De folga?, pergunto. De folga, responde ele. Por que não vai para casa então?

Eu moro aqui. Só estou tomando um drinque antes de me recolher. Olho para

ele. E ele olha para mim. Sem deixar que se passe mais um instante, ele pega

o copo com uma mão, o decantador com a outra… eu achei que tivesse me

intrometido e ofendido o rapaz, e que ele quisesse ficar sozinho e estivesse se

mudando para outra mesa longe da minha… quando, de repente, ele vem até

a minha mesa e se senta à minha frente. Quer experimentar um pouco?,

pergunta. Claro, por que não, penso, quando em Roma, quando na

Tailândia… É claro, ouvi todo tipo de histórias, então imagino que há algo de

suspeito e potencialmente desagradável na situação, mas decido me deixar

levar.
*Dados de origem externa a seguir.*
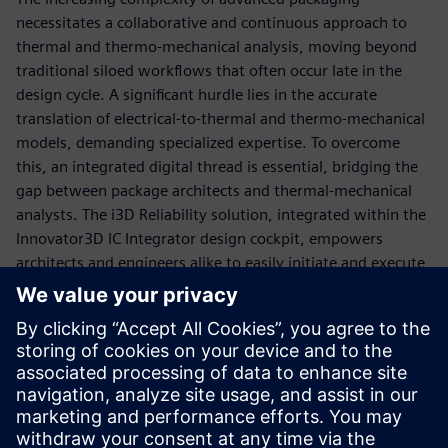
necessitates a collaborative and continuous approach to
thermal and thermo-mechanical analysis, moving beyond
traditional siloed workflows that often occur late in the
design cycle. A significant hurdle lies in the accurate
translation of electrical-to-thermal and thermo-mechanical
models, demanding specialized expertise. To overcome
this, an integrated digital thread is essential, bridging the
gap between package architects and thermal-mechanical
analysts. The i3D Reliability solution, integrated within the
Innovator3D IC Integrator design cockpit, empowers
architects and engineers alike to easily initiate and execute
multiphysics simulations using tools like Calibre 3DThermal
and Calibre 3DStress. This holistic, signoff-driven approach
ensures early evaluation of thermal, warpage, and material
interactions from die to system level, fostering design-
driven collaboration, democratizing complex simulations,
and ultimately accelerating design closure by connecting
best-in-class EDA and CAE technologies.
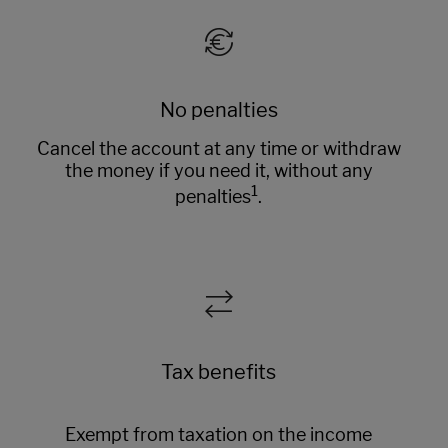
No penalties
Cancel the account at any time or withdraw
the money if you need it, without any
1
penalties
.
Tax benefits
Exempt from taxation on the income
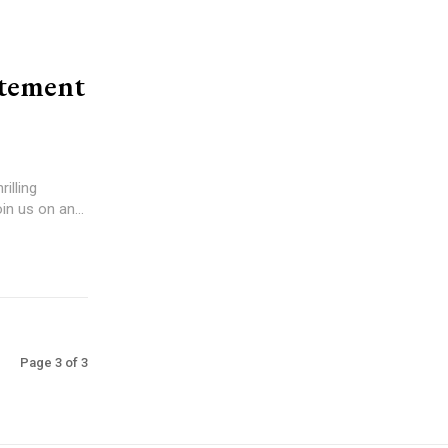
itement
illing
in us on an...
Page 3 of 3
Ele estala os dedos e, com um ar ditatorial, pede um copo para mim. É

atendido no ato. Beba um gole.

Talvez eu não goste, respondo. Beba mesmo assim. Ele serve um pouco no

meu copo e um pouco no dele. A fermentação é deliciosa. O copo é um

pouco maior que o dedal que minha avó usava quando costurava meias. Beba

mais um gole, só para garantir. Mando mais um para dentro também. É claro.

Lembra um pouco a grapa, mais forte, mas menos ácido. O tempo todo, o

recepcionista da noite fica olhando para mim. Não gosto que me olhem com

tanta intensidade. Seu olhar começa a se tornar insuportável. Quase posso

sentir o início de uma risadinha.

Você está me encarando, finalmente digo. Eu sei. Por que está me encarando?